What is needed: The required answer is each line in the entries below where "Сыпь" occurs.

━━━━━ Provided data ━━━━━

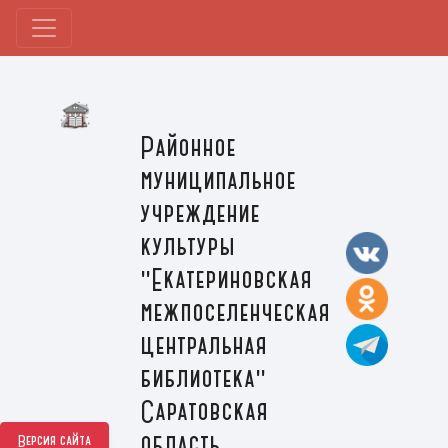
Районное
муниципальное
учреждение
культуры
"Екатериновская
межпоселенческая
центральная
библиотека"
Саратовская
область,
Версия сайта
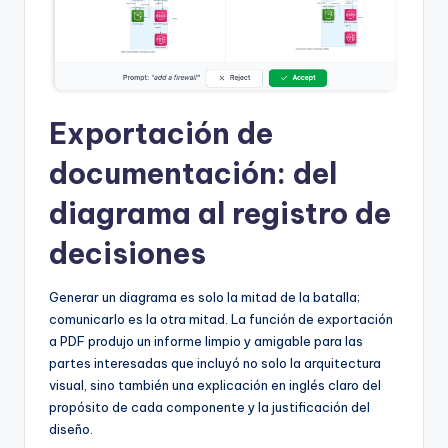
Exportación de
documentación: del
diagrama al registro de
decisiones
Generar un diagrama es solo la mitad de la batalla;
comunicarlo es la otra mitad. La función de exportación
a PDF produjo un informe limpio y amigable para las
partes interesadas que incluyó no solo la arquitectura
visual, sino también una explicación en inglés claro del
propósito de cada componente y la justificación del
diseño.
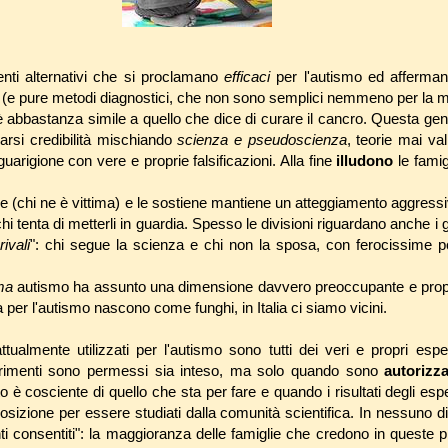
enti alternativi che si proclamano
efficaci
per l'autismo ed afferma
 (e pure metodi diagnostici, che non sono semplici nemmeno per la m
 è abbastanza simile a quello che dice di curare il cancro. Questa ge
darsi credibilità mischiando
scienza e pseudoscienza
, teorie mai va
i guarigione con vere e proprie falsificazioni. Alla fine
illudono
le fami
e (chi ne è vittima) e le sostiene mantiene un atteggiamento aggressiv
hi tenta di metterli in guardia. Spesso le divisioni riguardano anche i ge
rivali
": chi segue la scienza e chi non la sposa, con ferocissime 
ema
autismo ha assunto una dimensione davvero preoccupante e propr
va per l'autismo nascono come funghi, in Italia ci siamo vicini.
 attualmente utilizzati per l'autismo sono tutti dei veri e propri esp
erimenti sono permessi sia inteso, ma solo quando sono
autorizza
o è cosciente di quello che sta per fare e quando i risultati degli es
osizione per essere studiati dalla comunità scientifica. In nessuno di
ti consentiti": la maggioranza delle famiglie che credono in queste p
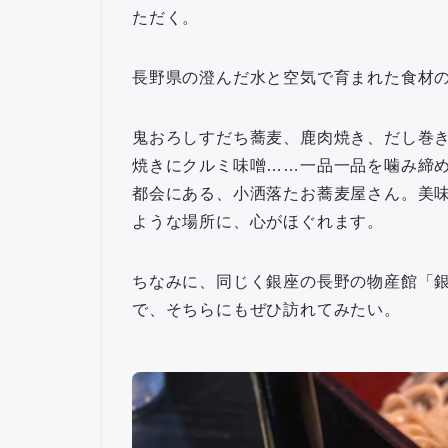
ただく。
長野県の澄んだ水と空気で育まれた食材
鬼おろしすだち蕎麦、鹿肉焼き、だし巻
焼きにクルミ味噌……一品一品を噛み締
都会にある、小洒落たお蕎麦屋さん。美
ような場所に、心がほぐれます。
ちなみに、同じく銀座の長野の物産館「銀座
で、そちらにもぜひ訪れてみたい。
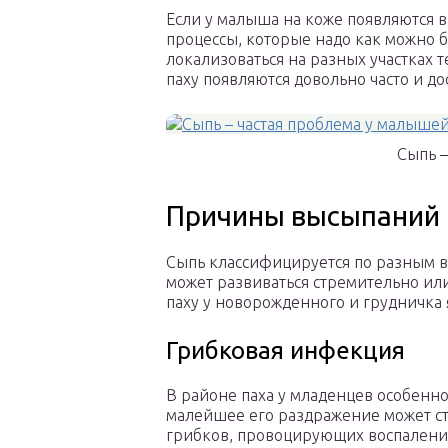
Если у малыша на коже появляются в
процессы, которые надо как можно б
локализоваться на разных участках 
паху появляются довольно часто и д
Сыпь –
Причины высыпаний 
Сыпь классифицируется по разным в
может развиваться стремительно ил
паху у новорожденного и грудничка
Грибковая инфекция
В районе паха у младенцев особенно
малейшее его раздражение может с
грибков, провоцирующих воспаления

━━━━━

Answer space:
Сыпь –
Сыпь классифицируется по разным в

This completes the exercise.